« Together » : L’amour au temps du confinement

Arnaud Anckaert crée Together, du Britannique Dennis Kelly, qui revient sur une expérience collective récente à travers le portrait d’un couple.

Anaïs Heluin  • 20 juillet 2022 abonné·es
« Together » : L’amour au temps du confinement
Noémie Gantier et Maxime Guyon créent un jeu complexe de regards, prenant les spectateurs à témoin.
© Matthias Bailleux

Arnaud Anckaert fut le premier à faire connaître en France le Britannique Dennis Kelly, dont il met en scène à -Avignon la dernière pièce, écrite en février 2021. En 2011, rappelle-t-il dans le dossier de presse de son spectacle, il faisait traduire et monter Orphelins. Soit un huis clos familial qui interroge les dérives sécuritaires de nos sociétés.

Together, jusqu’au 26 juillet, Théâtre de la Manufacture, 04 90 85 12 71, lamanufacture.org
Si la précision a particulièrement lieu d’être, comprend-on dès les premières secondes de Together, c’est qu’il est question d’une période récente qui peut éveiller la méfiance du spectateur en quête de formes singulières. Disons-le, c’est du confinement qu’il s’agit.

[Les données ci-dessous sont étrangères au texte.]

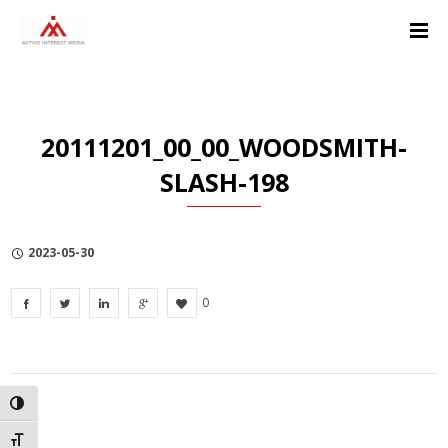
Skip
Skip
Skip
to
to
to
Content
navigation
Privacy
Policy
20111201_00_00_WOODSMITH-
SLASH-198
2023-05-30
0
TOGGLE HIGH CONTRAST
TOGGLE FONT SIZE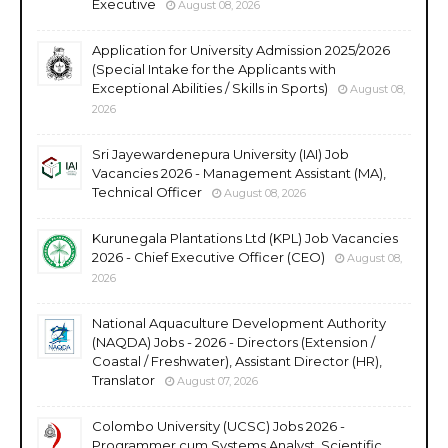
Executive
August 08, 2026
Application for University Admission 2025/2026
(Special Intake for the Applicants with
Exceptional Abilities / Skills in Sports)
August 08,
2026
Sri Jayewardenepura University (IAI) Job
Vacancies 2026 - Management Assistant (MA),
Technical Officer
August 08, 2026
Kurunegala Plantations Ltd (KPL) Job Vacancies
2026 - Chief Executive Officer (CEO)
August 08,
2026
National Aquaculture Development Authority
(NAQDA) Jobs - 2026 - Directors (Extension /
Coastal / Freshwater), Assistant Director (HR),
Translator
August 07, 2026
Colombo University (UCSC) Jobs 2026 -
Programmer cum Systems Analyst, Scientific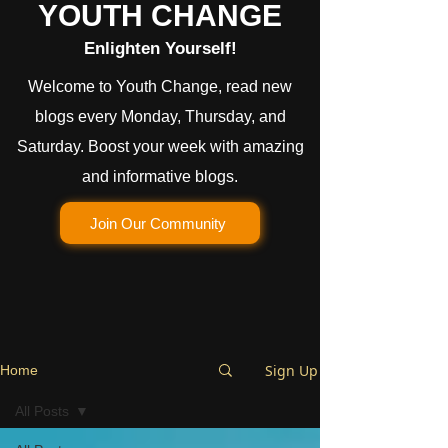
YOUTH CHANGE
Enlighten Yourself!
Welcome to Youth Change, read new
blogs every Monday, Thursday, and
Saturday. Boost your week with amazing
and informative blogs.
Join Our Community
Sign Up
Home
All Posts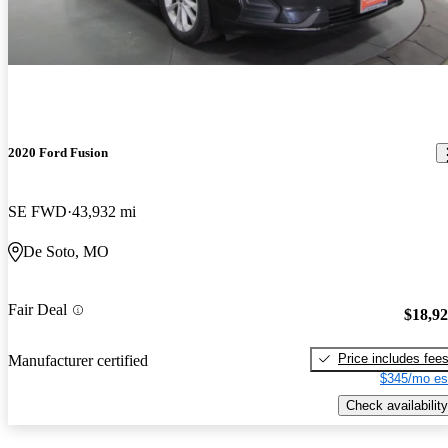
2020 Ford Fusion
SE FWD
43,932 mi
De Soto, MO
Fair Deal
$18,9
Price includes fee
Manufacturer certified
$345/mo es
Check availability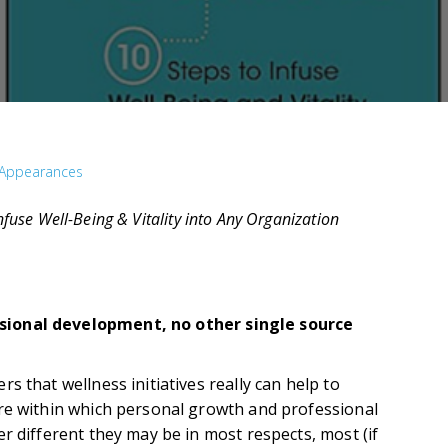
Appearances
Infuse Well-Being & Vitality into Any Organization
sional development, no other single source
s that wellness initiatives really can help to
re within which personal growth and professional
r different they may be in most respects, most (if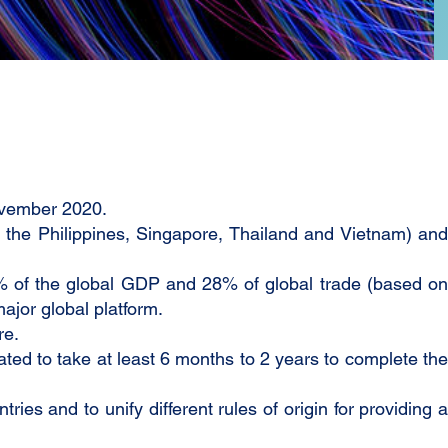
ovember 2020.
the Philippines, Singapore, Thailand and Vietnam) and
0% of the global GDP and 28% of global trade (based on
ajor global platform.
re.
mated to take at least 6 months to 2 years to complete the
es and to unify different rules of origin for providing a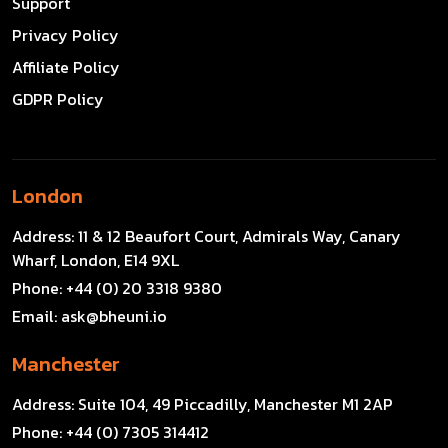
Support
Privacy Policy
Affiliate Policy
GDPR Policy
London
Address:
11 & 12 Beaufort Court, Admirals Way, Canary
Wharf, London, E14 9XL
Phone:
+44 (0) 20 3318 9380
Email:
ask@bheuni.io
Manchester
Address:
Suite 104, 49 Piccadilly, Manchester M1 2AP
Phone:
+44 (0) 7305 314412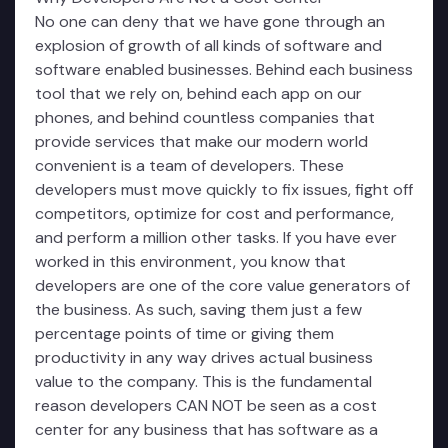
No one can deny that we have gone through an
explosion of growth of all kinds of software and
software enabled businesses. Behind each business
tool that we rely on, behind each app on our
phones, and behind countless companies that
provide services that make our modern world
convenient is a team of developers. These
developers must move quickly to fix issues, fight off
competitors, optimize for cost and performance,
and perform a million other tasks. If you have ever
worked in this environment, you know that
developers are one of the core value generators of
the business. As such, saving them just a few
percentage points of time or giving them
productivity in any way drives actual business
value to the company. This is the fundamental
reason developers CAN NOT be seen as a cost
center for any business that has software as a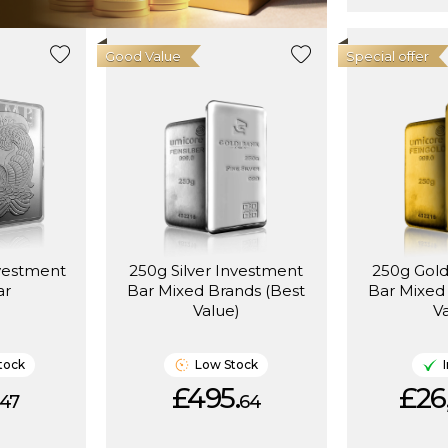
Good Value
Special offer
vestment
250g Silver Investment
250g Gol
ar
Bar Mixed Brands (Best
Bar Mixed
Value)
V
tock
Low Stock
£495.
£26
47
64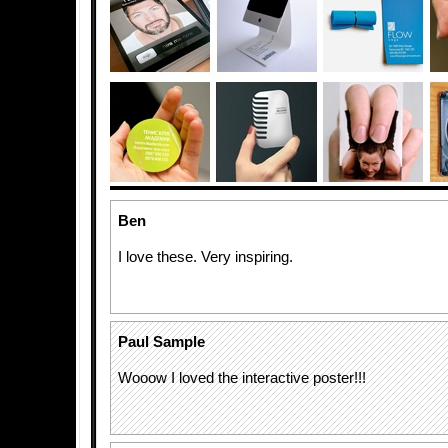
Ben
I love these. Very inspiring.
Paul Sample
Wooow I loved the interactive poster!!!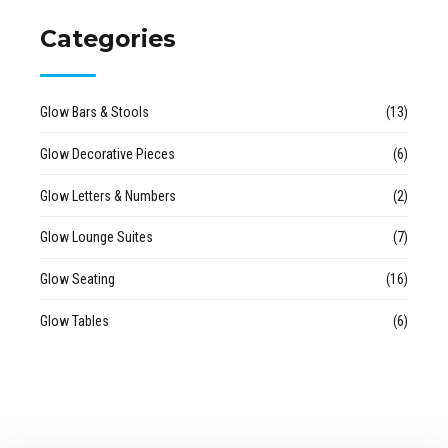
Categories
Glow Bars & Stools
(13)
Glow Decorative Pieces
(6)
Glow Letters & Numbers
(2)
Glow Lounge Suites
(7)
Glow Seating
(16)
Glow Tables
(6)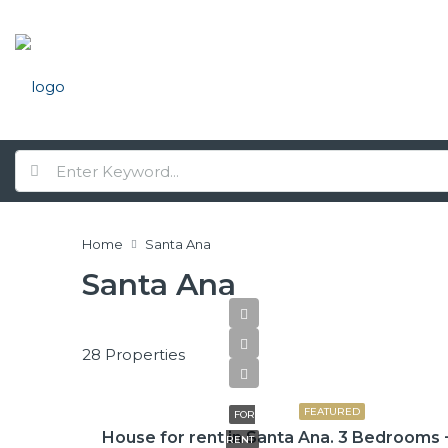
Home
Santa Ana
Santa Ana
28 Properties
$2,600
FEATURED
FOR
House for rent in Santa Ana. 3 Bedrooms 
RENT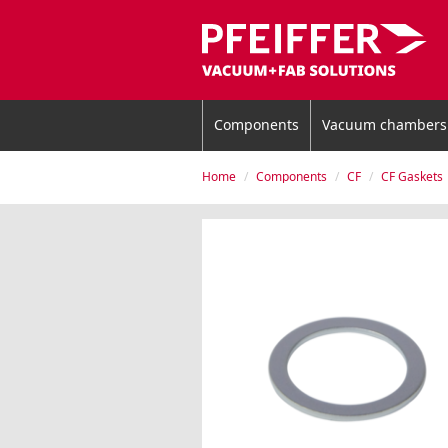
Components
Vacuum chambers
Home
Components
CF
CF Gaskets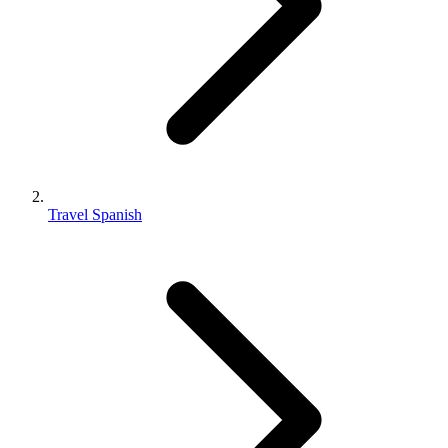
Travel Spanish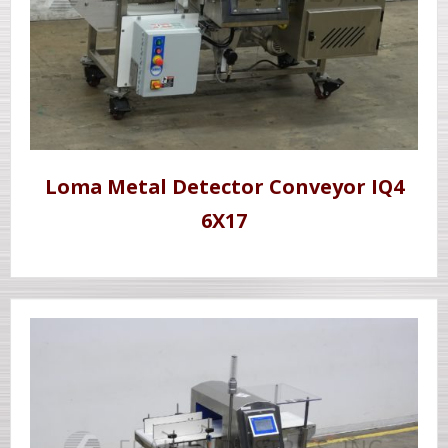
Loma Metal Detector Conveyor IQ4
6X17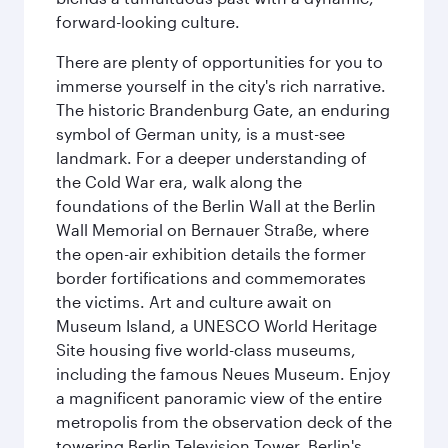
forward-looking culture.
There are plenty of opportunities for you to
immerse yourself in the city's rich narrative.
The historic Brandenburg Gate, an enduring
symbol of German unity, is a must-see
landmark. For a deeper understanding of
the Cold War era, walk along the
foundations of the Berlin Wall at the Berlin
Wall Memorial on Bernauer Straße, where
the open-air exhibition details the former
border fortifications and commemorates
the victims. Art and culture await on
Museum Island, a UNESCO World Heritage
Site housing five world-class museums,
including the famous Neues Museum. Enjoy
a magnificent panoramic view of the entire
metropolis from the observation deck of the
towering Berlin Television Tower. Berlin's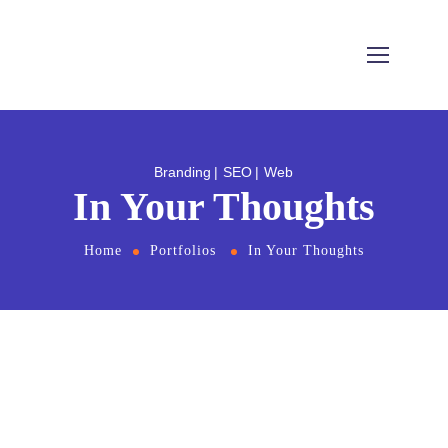
Branding
SEO
Web
In Your Thoughts
Home
Portfolios
In Your Thoughts
From the designers and engineers who are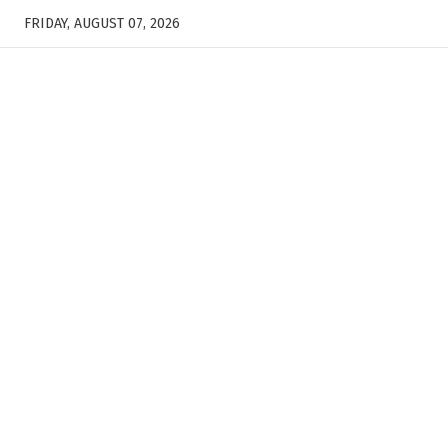
FRIDAY, AUGUST 07, 2026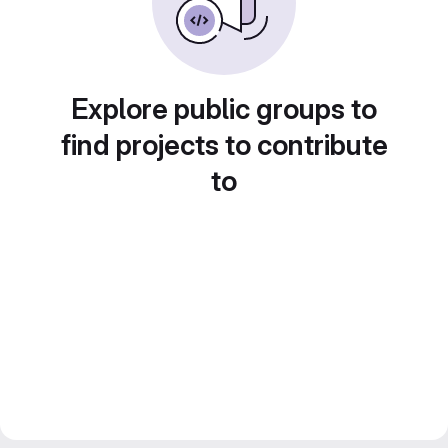
Explore public groups to
find projects to contribute
to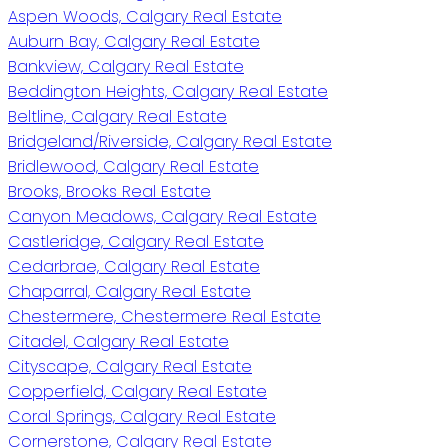
Aspen Woods, Calgary Real Estate
Auburn Bay, Calgary Real Estate
Bankview, Calgary Real Estate
Beddington Heights, Calgary Real Estate
Beltline, Calgary Real Estate
Bridgeland/Riverside, Calgary Real Estate
Bridlewood, Calgary Real Estate
Brooks, Brooks Real Estate
Canyon Meadows, Calgary Real Estate
Castleridge, Calgary Real Estate
Cedarbrae, Calgary Real Estate
Chaparral, Calgary Real Estate
Chestermere, Chestermere Real Estate
Citadel, Calgary Real Estate
Cityscape, Calgary Real Estate
Copperfield, Calgary Real Estate
Coral Springs, Calgary Real Estate
Cornerstone, Calgary Real Estate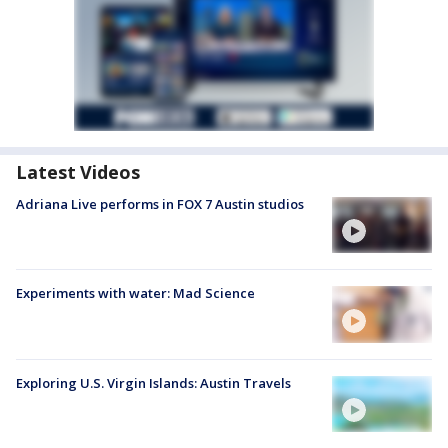
Latest Videos
Adriana Live performs in FOX 7 Austin studios
Experiments with water: Mad Science
Exploring U.S. Virgin Islands: Austin Travels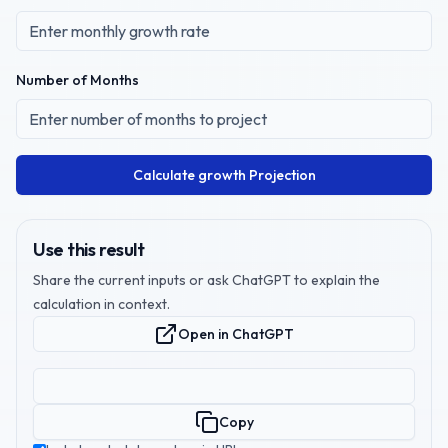
Number of Months
Calculate growth Projection
Use this result
Share the current inputs or ask ChatGPT to explain the
calculation in context.
Open in ChatGPT
Copy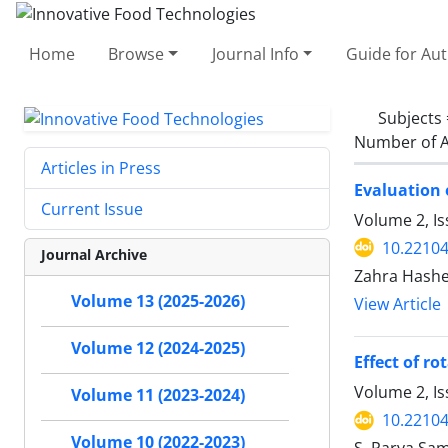
Home
Browse
Journal Info
Guide for Au
Subjects
Number of A
Articles in Press
Evaluation 
Current Issue
Volume 2, Is
10.22104/
Journal Archive
Zahra Hash
Volume 13 (2025-2026)
View Article
Volume 12 (2024-2025)
Effect of r
Volume 2, I
Volume 11 (2023-2024)
10.22104/
Volume 10 (2022-2023)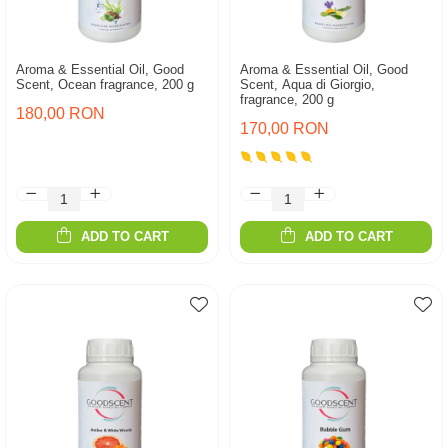
Aroma & Essential Oil, Good
Aroma & Essential Oil, Good
Scent, Ocean fragrance, 200 g
Scent, Aqua di Giorgio,
fragrance, 200 g
180,00 RON
170,00 RON
ADD TO CART
ADD TO CART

Interprété par Noémie Gantier et Maxime Guyon, le couple – il y en a souvent chez Dennis Kelly – de la pièce ne tarde pas à prononcer le mot entré depuis 2020 dans le langage courant. Autour d’une table de cuisine plantée au milieu des spectateurs, qu’ils regardent comme on prend à témoin, les deux protagonistes exposent leur situation. Ils ne s’aiment plus. Pire, ils ne ressentent plus l’un pour l’autre que du dégoût, et ils vont devoir rester enfermés ensemble, avec leur enfant, Arthur, surnommé « Arty » par le père (la mère déteste ça), qui lui n’est pas nommé par l’auteur. Pas plus que sa femme. Rien de ce qui leur arrivera dans Together ne les aidera d’ailleurs à atteindre la densité de véritables personnages.

Cette femme et cet homme n’existent que par notre présence, ils sont notre miroir et ne se privent pas de nous le faire remarquer. C’est là tout l’intérêt de la pièce. Excellents dans leurs rôles d’exhibitionnistes sans limites ou presque – la mort de la grand-mère en Ehpad ou encore l’évolution de leur sexualité nous sont racontées dans les menus détails avec un plaisir évident –, les deux acteurs créent le complexe jeu de regards que suscite le texte. À travers les méandres amoureux de son couple, pleins de la banale cruauté dont il a fait l’une des marques de son écriture, l’auteur interroge la notion de représentation. Avec une langue dont les apparences simples, quotidiennes, cachent une extrême précision, Dennis Kelly utilise le théâtre pour creuser la part intime de son sujet.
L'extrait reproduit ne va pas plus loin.